Vincenzo Calcara era stato rinviato a giudizio per calunnia il 20 aprile del 2005, il collaboratore aveva accusato Vaccarino del reato di omicidio del sindaco di Castelvetrano Vito Lipari (avvenuto il 13 agosto del 1980 ndr), di aver fatto parte dell'associazione mafiosa e di aver effettuato traffici di stupefacenti in Germania e nelle regioni del Lazio e del Piemonte.
La sentenza del giudice monocratico di Marsala (TP), Renato Zichitella, ha sancito il “non luogo a procedere per essere il reato medesimo estinto per intervenuta prescrizione”.
Sarà solamente la motivazione della sentenza, il cui deposito è previsto entro 90 giorni, a stabilire in quali termini il giudice Zichitella ha affrontato i temi in questione.
Durante tutto l'iter processuale si sono succeduti decine di testi dell'accusa e della difesa, collaboratori di giustizia del calibro di Angelo Siino, Antonino Giuffrè, Vincenzo Sinacori e Giovanni  Brusca; politici come Vincenzo Culicchia e Vito Li Causi, così come a ufficiali di Pg che a suo tempo avevano svolto indagini di mafia nel territorio di Castelvetrano.

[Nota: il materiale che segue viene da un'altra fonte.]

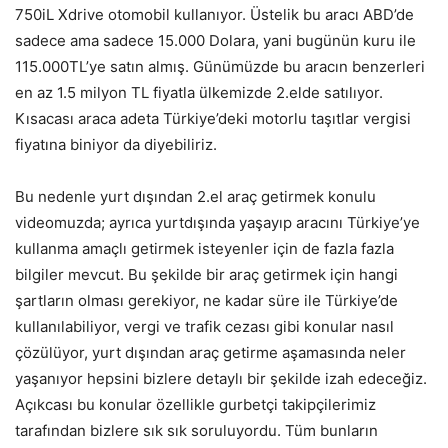
750iL Xdrive otomobil kullanıyor. Üstelik bu aracı ABD’de
sadece ama sadece 15.000 Dolara, yani bugünün kuru ile
115.000TL’ye satın almış. Günümüzde bu aracın benzerleri
en az 1.5 milyon TL fiyatla ülkemizde 2.elde satılıyor.
Kısacası araca adeta Türkiye’deki motorlu taşıtlar vergisi
fiyatına biniyor da diyebiliriz.
Bu nedenle yurt dışından 2.el araç getirmek konulu
videomuzda; ayrıca yurtdışında yaşayıp aracını Türkiye’ye
kullanma amaçlı getirmek isteyenler için de fazla fazla
bilgiler mevcut. Bu şekilde bir araç getirmek için hangi
şartların olması gerekiyor, ne kadar süre ile Türkiye’de
kullanılabiliyor, vergi ve trafik cezası gibi konular nasıl
çözülüyor, yurt dışından araç getirme aşamasında neler
yaşanıyor hepsini bizlere detaylı bir şekilde izah edeceğiz.
Açıkcası bu konular özellikle gurbetçi takipçilerimiz
tarafından bizlere sık sık soruluyordu. Tüm bunların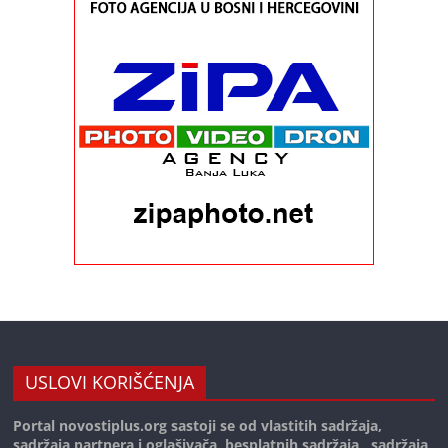
USLOVI KORIŠĆENJA
Portal novostiplus.org sastoji se od vlastitih sadržaja,
sadržaja partnera i oglašivača, besplatnih sadržaja , sadržaja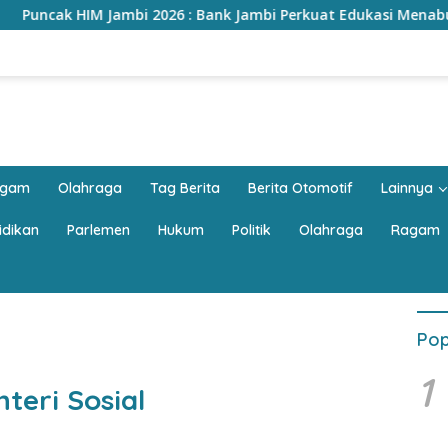
26 : Bank Jambi Perkuat Edukasi Menabung, Dorong Pelajar Disipl
agam
Olahraga
Tag Berita
Berita Otomotif
Lainnya
idikan
Parlemen
Hukum
Politik
Olahraga
Ragam
Pop
1
teri Sosial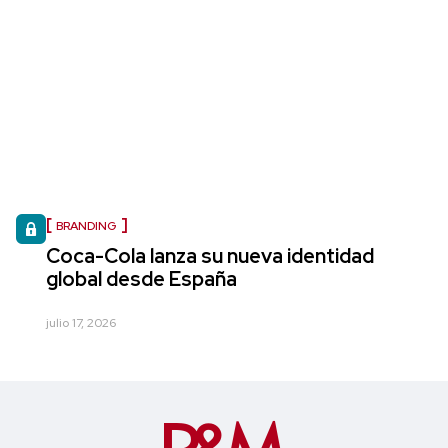
BRANDING
Coca-Cola lanza su nueva identidad
global desde España
julio 17, 2026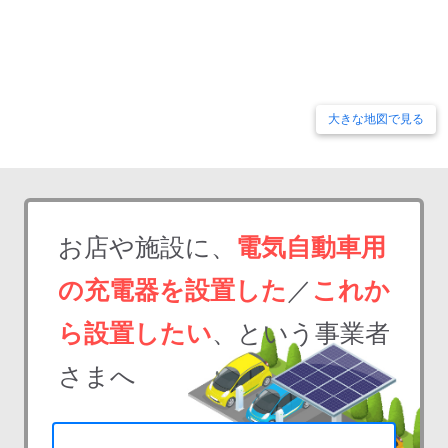
大きな地図で見る
お店や施設に、
電気自動車用
の充電器を設置した
／
これか
ら設置したい
、という事業者
さまへ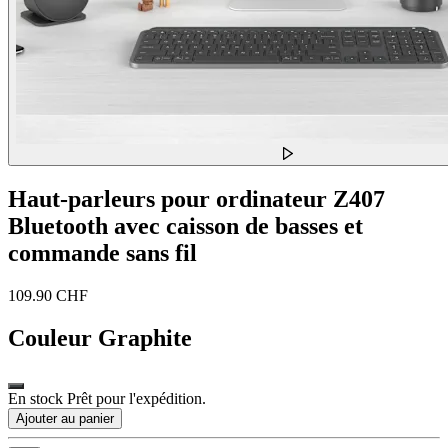
Haut-parleurs pour ordinateur Z407
Bluetooth avec caisson de basses et
commande sans fil
109.90 CHF
Couleur
Graphite
En stock Prêt pour l'expédition.
Ajouter au panier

Di notevole importanza sono state le sentenze passate in giudicato prodotte dalla difesa di Calcara nelle quali la sua attendibilità non è mai stata messa in discussione.
Lo scorso 26 luglio Salvatore Borsellino, fratello del giudice assassinato da Cosa Nostra, aveva querelato Tonino Vaccarino per alcuni giudizi espressi nei confronti di Paolo Borsellino, pubblicati sulla rivista siciliana “S”.
«Secondo quanto sostiene Vaccarino – aveva spiegato Borsellino nel motivare la querela contro Vaccarino – mio fratello, anzichè muoversi secondo le  prescrizioni del codice di rito, avrebbe informalmente e surrettiziamente fatto da consulente della difesa, peraltro di  una persona che egli stesso si era adoperato a far arrestare e cioè Vaccarino».
L'odierna sentenza è solo l'ultima per l'ex sindaco di Castelvetrano, che ha ottenuto assoluzioni o archiviazioni in altri procedimenti, ma che è stato condannato in via definitiva a 6 anni di reclusione per traffico di stupefacenti tra Milano e la Turchia.